◆ THE PROBLEM
Search the entries for the line containing "juste après la naissance (7 à 8 jours), à". Repeat it, then every line after it, exactly through the final line.

◆ EXTRACTED RECORDS

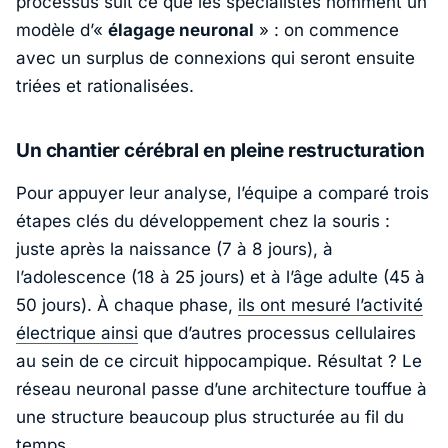
processus suit ce que les spécialistes nomment un
modèle d’«
élagage neuronal
» : on commence
avec un surplus de connexions qui seront ensuite
triées et rationalisées.
Un chantier cérébral en pleine restructuration
Pour appuyer leur analyse, l’équipe a comparé trois
étapes clés du développement chez la souris :
juste après la naissance (7 à 8 jours), à
l’adolescence (18 à 25 jours) et à l’âge adulte (45 à
50 jours). À chaque phase,
ils ont mesuré l’activité
électrique ainsi
que d’autres processus cellulaires
au sein de ce circuit hippocampique. Résultat ? Le
réseau neuronal passe d’une architecture touffue à
une structure beaucoup plus structurée au fil du
temps.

◆ EXERCISE SOLUTION
juste après la naissance (7 à 8 jours), à
l’adolescence (18 à 25 jours) et à l’âge adulte (45 à
50 jours). À chaque phase,
ils ont mesuré l’activité
électrique ainsi
que d’autres processus cellulaires
au sein de ce circuit hippocampique. Résultat ? Le
réseau neuronal passe d’une architecture touffue à
une structure beaucoup plus structurée au fil du
temps.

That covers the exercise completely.